So Wiim --> miniDSP --> Yamaha --> Amp

Didn´t touch the subwoofer so far, will do that last as i probably won´t need it if i make the floor standers sound great ... but on the other hand, a sub is a sub :)
I will follow up with measurements and auto EQ filter settings and their results and screenshots maybe later, but definitely tomorrow as i think i have much more time then.
 
I like to think of EQ as a subtractive process. It only eliminates tonal problems. Adding the sub is the big deal, letting the speakers relax a bit and broadening the range of your system can bring a lot of life back into what EQ removes. Even those bass towers are probably better off handling midbass where I think they cross (around 300-500hz) and giving the rest to a sub.

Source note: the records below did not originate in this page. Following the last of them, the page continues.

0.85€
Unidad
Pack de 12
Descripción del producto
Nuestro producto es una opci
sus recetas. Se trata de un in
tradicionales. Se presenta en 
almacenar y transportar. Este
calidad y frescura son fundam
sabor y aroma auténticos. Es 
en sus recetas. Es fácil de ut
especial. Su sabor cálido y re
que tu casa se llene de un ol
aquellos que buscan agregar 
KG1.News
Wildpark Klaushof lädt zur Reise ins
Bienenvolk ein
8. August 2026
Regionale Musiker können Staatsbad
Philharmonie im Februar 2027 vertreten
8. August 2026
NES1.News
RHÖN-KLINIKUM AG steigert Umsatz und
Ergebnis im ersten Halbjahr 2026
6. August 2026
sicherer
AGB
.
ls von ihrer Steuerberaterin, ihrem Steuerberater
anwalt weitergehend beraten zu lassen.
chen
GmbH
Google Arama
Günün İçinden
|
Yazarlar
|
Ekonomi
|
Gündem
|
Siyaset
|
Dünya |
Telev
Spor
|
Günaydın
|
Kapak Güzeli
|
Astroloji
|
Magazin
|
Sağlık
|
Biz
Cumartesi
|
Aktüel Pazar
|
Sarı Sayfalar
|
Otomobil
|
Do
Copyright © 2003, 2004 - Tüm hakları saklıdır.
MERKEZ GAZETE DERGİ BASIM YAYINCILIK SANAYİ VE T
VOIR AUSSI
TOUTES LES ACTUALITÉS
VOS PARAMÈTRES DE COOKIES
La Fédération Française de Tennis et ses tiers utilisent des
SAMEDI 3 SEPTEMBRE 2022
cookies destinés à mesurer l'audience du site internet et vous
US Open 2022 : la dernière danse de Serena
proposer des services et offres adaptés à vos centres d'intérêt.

It looks like the graphs have dips and peaks that oppose each other left to right. This may mean they sum well, but that would only be for mono content. The MiniDSP can allow correction of each speaker, a huge selling point. But it may not be worth it to fix these room dips. Peaks can be clipped, but dips are hard to fill. That's where room treatment and placement come in. I wouldn't really worry about it too much. Psychoacoustics states that the peaks are more noticeable anyways. Setting up a sub in a different part of the room (like a side wall) may allow you to fill some of those dips in the sub bass. There are actually a ton of ways to handle a subwoofer, from matching the natural rolloff of the mains, to actively crossing over, or shelving. I won't get too far into it, but allowing a full range speaker to be supplemented by a subwoofer is on the table if the mains can keep up and all the dips and peaks level out at the end. Most sub-bass content ends up being mono anyways, so getting it from three sources might be one move. You could always blow up your towers, though. I only read so much about them.

When a sub is set up right, the results in a well recorded film can be downright shocking. Sudden and loud noises can make me jump out of my seat a bit or wince (in a good way), and the same kind of energy can be applied to music.

This setup is super cool, by the way. Wish I could hear it.
 
Appreciate your input, thanks a lot!

My idea of a proper approach was try to tune the speakers so they work great and then add the bass if required, but yeah maybe the other way around makes more sense.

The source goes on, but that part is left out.